In this section, we will learn how to measure the accuracy of a model. This requires splitting the available dataset into a training dataset and testing dataset. The training dataset will be used to derive the coefficients of the model. whereas the testing dataset will be used to measure the model accuracy which is sometimes referred to as testing accuracy.

In this section, we will use part of the cars dataset used in the exercise above. This dataset is stored in the 'carsdataset_short.csv' in the repository.

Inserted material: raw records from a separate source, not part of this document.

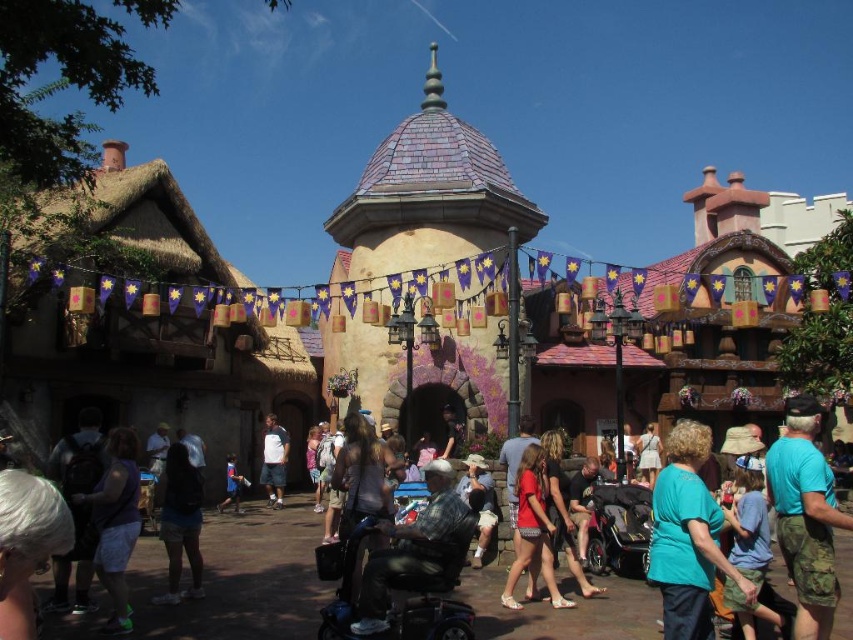 Measure the distance between point (770, 556) and camera.

Point (770, 556) and camera are 48.43 meters apart.

Between blue cotton shirt at lower right and matte red shorts at center, which one appears on the right side from the viewer's perspective?

From the viewer's perspective, blue cotton shirt at lower right appears more on the right side.

Who is more distant from viewer, (753, 564) or (590, 582)?

Positioned behind is point (590, 582).

Locate an element on the screen. The height and width of the screenshot is (640, 853). blue cotton shirt at lower right is located at coordinates (749, 529).

Which is more to the left, dark gray wheelchair at lower center or black plastic baby carriage at lower center?

From the viewer's perspective, black plastic baby carriage at lower center appears more on the left side.

Consider the image. Can you confirm if dark gray wheelchair at lower center is wider than black plastic baby carriage at lower center?

Indeed, dark gray wheelchair at lower center has a greater width compared to black plastic baby carriage at lower center.

Does point (273, 636) come closer to viewer compared to point (404, 602)?

Yes, point (273, 636) is in front of point (404, 602).

Identify the location of dark gray wheelchair at lower center. Image resolution: width=853 pixels, height=640 pixels. (227, 582).

Is teal fabric shirt at center to the left of matte red shorts at center from the viewer's perspective?

No, teal fabric shirt at center is not to the left of matte red shorts at center.

In the scene shown: Can you confirm if teal fabric shirt at center is positioned above matte red shorts at center?

Indeed, teal fabric shirt at center is positioned over matte red shorts at center.

Is point (664, 506) positioned behind point (556, 432)?

No.

What are the coordinates of `teal fabric shirt at center` in the screenshot? It's located at (688, 538). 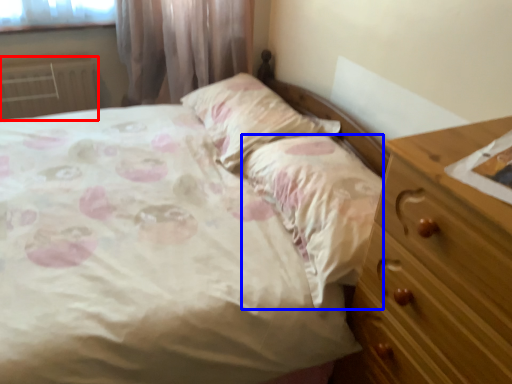 Question: Among these objects, which one is farthest to the camera, radiator (highlighted by a red box) or sheet (highlighted by a blue box)?

Choices:
 (A) radiator
 (B) sheet

Answer: (A) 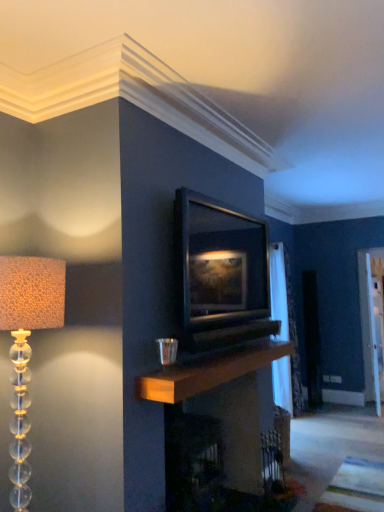 Question: Based on their sizes in the image, would you say translucent glass lampshade at left is bigger or smaller than matte black picture frame at center?

Choices:
 (A) small
 (B) big

Answer: (B)

Question: Do you think translucent glass lampshade at left is within matte black picture frame at center, or outside of it?

Choices:
 (A) inside
 (B) outside

Answer: (B)

Question: Based on their relative distances, which object is nearer to the wooden mantle at center?

Choices:
 (A) white sheer curtain at right
 (B) translucent glass lampshade at left
 (C) transparent glass door at right
 (D) matte black picture frame at center

Answer: (D)

Question: Estimate the real-world distances between objects in this image. Which object is farther from the white sheer curtain at right?

Choices:
 (A) matte black picture frame at center
 (B) transparent glass door at right
 (C) translucent glass lampshade at left
 (D) wooden mantle at center

Answer: (C) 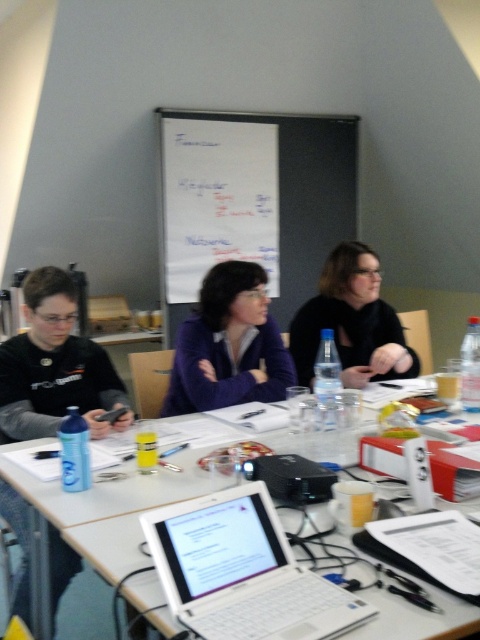 You are a delivery robot with a package that needs to be placed between the white plastic laptop at center and the matte black shirt at left. The package is 1 meter long. Will it fit between them?

The distance between the white plastic laptop at center and the matte black shirt at left is 84.38 centimeters. Since the package is 1 meter long, which is longer than the available space, it will not fit between them.

You are organizing a photo shoot and need to ensure that the matte black shirt at left and the black matte jacket at center are visible in the frame. Given their sizes, which object should you focus on first to ensure it fits within the camera frame?

The matte black shirt at left is bigger than the black matte jacket at center, so you should focus on ensuring the matte black shirt at left fits first since it requires more space in the camera frame. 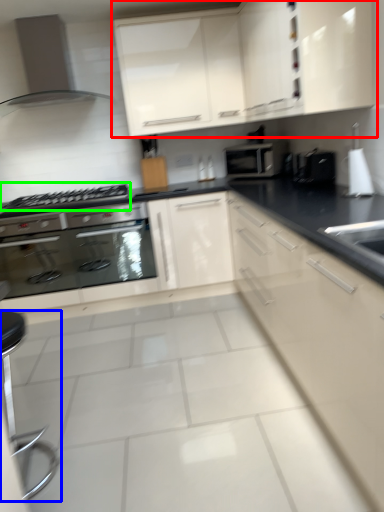 Question: Which object is positioned closest to cabinetry (highlighted by a red box)? Select from bar stool (highlighted by a blue box) and gas stove (highlighted by a green box).

Choices:
 (A) bar stool
 (B) gas stove

Answer: (B) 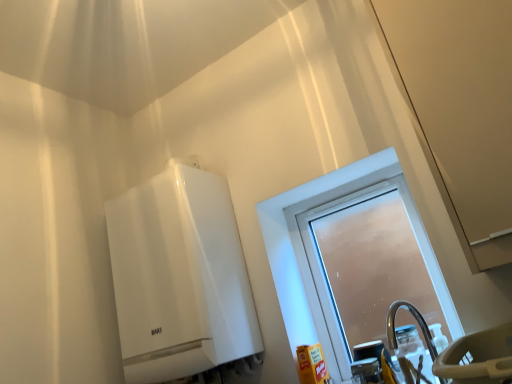 In order to click on transparent plastic screen door at upper right in this screenshot , I will do 461,108.

The image size is (512, 384). Describe the element at coordinates (461, 108) in the screenshot. I see `transparent plastic screen door at upper right` at that location.

Identify the location of white glossy water heater at upper left. Image resolution: width=512 pixels, height=384 pixels. (179, 277).

Is white glossy water heater at upper left bigger than frosted glass window at center?

Indeed, white glossy water heater at upper left has a larger size compared to frosted glass window at center.

Does point (229, 199) lie in front of point (340, 363)?

No, it is behind (340, 363).

In terms of height, does white glossy water heater at upper left look taller or shorter compared to frosted glass window at center?

Considering their sizes, white glossy water heater at upper left has more height than frosted glass window at center.

Considering the positions of objects white glossy water heater at upper left and frosted glass window at center in the image provided, who is behind, white glossy water heater at upper left or frosted glass window at center?

Positioned behind is frosted glass window at center.

Is transparent plastic screen door at upper right looking in the opposite direction of translucent plastic bottle at lower right?

No, transparent plastic screen door at upper right is not facing the opposite direction of translucent plastic bottle at lower right.

From a real-world perspective, is transparent plastic screen door at upper right under translucent plastic bottle at lower right?

No, from a real-world perspective, transparent plastic screen door at upper right is not under translucent plastic bottle at lower right.

Is point (465, 67) more distant than point (426, 362)?

No, (465, 67) is in front of (426, 362).

Would you say transparent plastic screen door at upper right is a long distance from translucent plastic bottle at lower right?

No, transparent plastic screen door at upper right is in close proximity to translucent plastic bottle at lower right.

Would you say frosted glass window at center contains translucent plastic bottle at lower right?

That's incorrect, translucent plastic bottle at lower right is not inside frosted glass window at center.

Considering the sizes of frosted glass window at center and translucent plastic bottle at lower right in the image, is frosted glass window at center wider or thinner than translucent plastic bottle at lower right?

Considering their sizes, frosted glass window at center looks slimmer than translucent plastic bottle at lower right.

Could you tell me if frosted glass window at center is facing translucent plastic bottle at lower right?

Yes, frosted glass window at center is facing translucent plastic bottle at lower right.

Does point (297, 243) appear closer or farther from the camera than point (423, 374)?

Point (297, 243) is positioned farther from the camera compared to point (423, 374).

Which is more to the left, transparent plastic screen door at upper right or frosted glass window at center?

From the viewer's perspective, frosted glass window at center appears more on the left side.

Considering the relative sizes of transparent plastic screen door at upper right and frosted glass window at center in the image provided, is transparent plastic screen door at upper right wider than frosted glass window at center?

Yes, transparent plastic screen door at upper right is wider than frosted glass window at center.

Considering the relative sizes of transparent plastic screen door at upper right and frosted glass window at center in the image provided, is transparent plastic screen door at upper right shorter than frosted glass window at center?

Incorrect, the height of transparent plastic screen door at upper right does not fall short of that of frosted glass window at center.

Is transparent plastic screen door at upper right in front of or behind frosted glass window at center in the image?

Visually, transparent plastic screen door at upper right is located in front of frosted glass window at center.

Is translucent plastic bottle at lower right surrounding frosted glass window at center?

No, frosted glass window at center is not surrounded by translucent plastic bottle at lower right.

From a real-world perspective, is translucent plastic bottle at lower right above or below frosted glass window at center?

In terms of real-world spatial position, translucent plastic bottle at lower right is below frosted glass window at center.

Considering the positions of objects translucent plastic bottle at lower right and frosted glass window at center in the image provided, who is in front, translucent plastic bottle at lower right or frosted glass window at center?

translucent plastic bottle at lower right.

Looking at this image, how many degrees apart are the facing directions of translucent plastic bottle at lower right and frosted glass window at center?

There is a 4.08-degree angle between the facing directions of translucent plastic bottle at lower right and frosted glass window at center.

Can you confirm if translucent plastic bottle at lower right is bigger than transparent plastic screen door at upper right?

No.

Can you tell me how much translucent plastic bottle at lower right and transparent plastic screen door at upper right differ in facing direction?

The facing directions of translucent plastic bottle at lower right and transparent plastic screen door at upper right are 4.46 degrees apart.

At what (x,y) coordinates should I click in order to perform the action: click on bottle below the transparent plastic screen door at upper right (from the image's perspective). Please return your answer as a coordinate pair (x, y). The width and height of the screenshot is (512, 384). Looking at the image, I should click on (413, 348).

Is translucent plastic bottle at lower right to the left of transparent plastic screen door at upper right from the viewer's perspective?

Yes.

Can you confirm if frosted glass window at center is positioned to the right of white glossy water heater at upper left?

Indeed, frosted glass window at center is positioned on the right side of white glossy water heater at upper left.

Based on their sizes in the image, would you say frosted glass window at center is bigger or smaller than white glossy water heater at upper left?

Clearly, frosted glass window at center is smaller in size than white glossy water heater at upper left.

Considering the relative positions of frosted glass window at center and white glossy water heater at upper left in the image provided, is frosted glass window at center in front of white glossy water heater at upper left?

No, frosted glass window at center is behind white glossy water heater at upper left.

Considering the positions of point (325, 324) and point (122, 227), is point (325, 324) closer or farther from the camera than point (122, 227)?

Point (325, 324) appears to be farther away from the viewer than point (122, 227).

Locate an element on the screen. The image size is (512, 384). window behind the white glossy water heater at upper left is located at coordinates (323, 270).

The height and width of the screenshot is (384, 512). Find the location of `screen door above the translucent plastic bottle at lower right (from the image's perspective)`. screen door above the translucent plastic bottle at lower right (from the image's perspective) is located at coordinates (461, 108).

From the image, which object appears to be farther from frosted glass window at center, transparent plastic screen door at upper right or white glossy water heater at upper left?

transparent plastic screen door at upper right is positioned further to the anchor frosted glass window at center.

Considering their positions, is white glossy water heater at upper left positioned closer to translucent plastic bottle at lower right than frosted glass window at center?

frosted glass window at center lies closer to translucent plastic bottle at lower right than the other object.

Which object lies further to the anchor point frosted glass window at center, translucent plastic bottle at lower right or transparent plastic screen door at upper right?

The object further to frosted glass window at center is transparent plastic screen door at upper right.

When comparing their distances from translucent plastic bottle at lower right, does transparent plastic screen door at upper right or white glossy water heater at upper left seem further?

transparent plastic screen door at upper right is positioned further to the anchor translucent plastic bottle at lower right.

Considering their positions, is translucent plastic bottle at lower right positioned further to white glossy water heater at upper left than frosted glass window at center?

translucent plastic bottle at lower right.

From the image, which object appears to be farther from frosted glass window at center, translucent plastic bottle at lower right or white glossy water heater at upper left?

white glossy water heater at upper left.

Based on their spatial positions, is frosted glass window at center or transparent plastic screen door at upper right closer to translucent plastic bottle at lower right?

frosted glass window at center is positioned closer to the anchor translucent plastic bottle at lower right.

Estimate the real-world distances between objects in this image. Which object is closer to transparent plastic screen door at upper right, translucent plastic bottle at lower right or white glossy water heater at upper left?

translucent plastic bottle at lower right is positioned closer to the anchor transparent plastic screen door at upper right.

Identify the location of window between transparent plastic screen door at upper right and translucent plastic bottle at lower right from top to bottom. Image resolution: width=512 pixels, height=384 pixels. (323, 270).

This screenshot has height=384, width=512. Find the location of `window located between white glossy water heater at upper left and transparent plastic screen door at upper right in the left-right direction`. window located between white glossy water heater at upper left and transparent plastic screen door at upper right in the left-right direction is located at coordinates (323, 270).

To load the dataset we will use the panda library as before.

In [0]:
import pandas as pd
cars = pd.read_csv("./MachineLearning/1_Regression/carsdataset_short.csv")
print(cars)

Now we will use one hot coding to represent the car make as follows:

In [0]:
CarMake = pd.get_dummies(cars.Make)
cars_merge = pd.concat([cars, CarMake], axis=1)
x = cars_merge.drop(['Make','price','Mercedes-Benz'],axis=1)
y = cars_merge.price
print(x)
print(y)

Now, we need to split the datset into training and testing datsets. We will use 80% of the dataset for training and the rest will be used for testing. 

In [0]:
from sklearn.model_selection import train_test_split
x_train, x_test, y_train, y_test = train_test_split(x,y,test_size=0.2)
print(len(x))
print(len(x_train))
print(len(x_test))


next we will train the linear regresison model using the training dataset as

In [0]:
from sklearn import linear_model
regm = linear_model.LinearRegression()
regm.fit(x_train,y_train)
print(regm.coef_) ## print the coefficients
print(regm.intercept_) ## print the intercept

We will use the model now to predict the prices of the test datset

In [0]:
price_test = regm.predict(x_test)
print(price_test)

To combine the actual prices of the test data sets and the predicted prices for observation use the following 

In [0]:
y_test_pred = pd.DataFrame.copy(y_test)
y_test_pred = y_test_pred.to_frame()
y_test_pred['pprice'] = price_test
y_test_pred['difference'] = y_test_pred['price'] - y_test_pred['pprice']
print(y_test_pred)

The model accuracy can be obtained as follows

In [0]:
#training accuracy
Acc_train = regm.score(x_train,y_train)
print(Acc_train)
#testing accuracy
Acc_test = regm.score(x_test,y_test)
print(Acc_test)

As expected, the training accuracy is greater than the testing accuracy. A high training accuracy means that the model fits very well hr training data and a high testing accuracy means that the model can be generalized to other samples or datasets.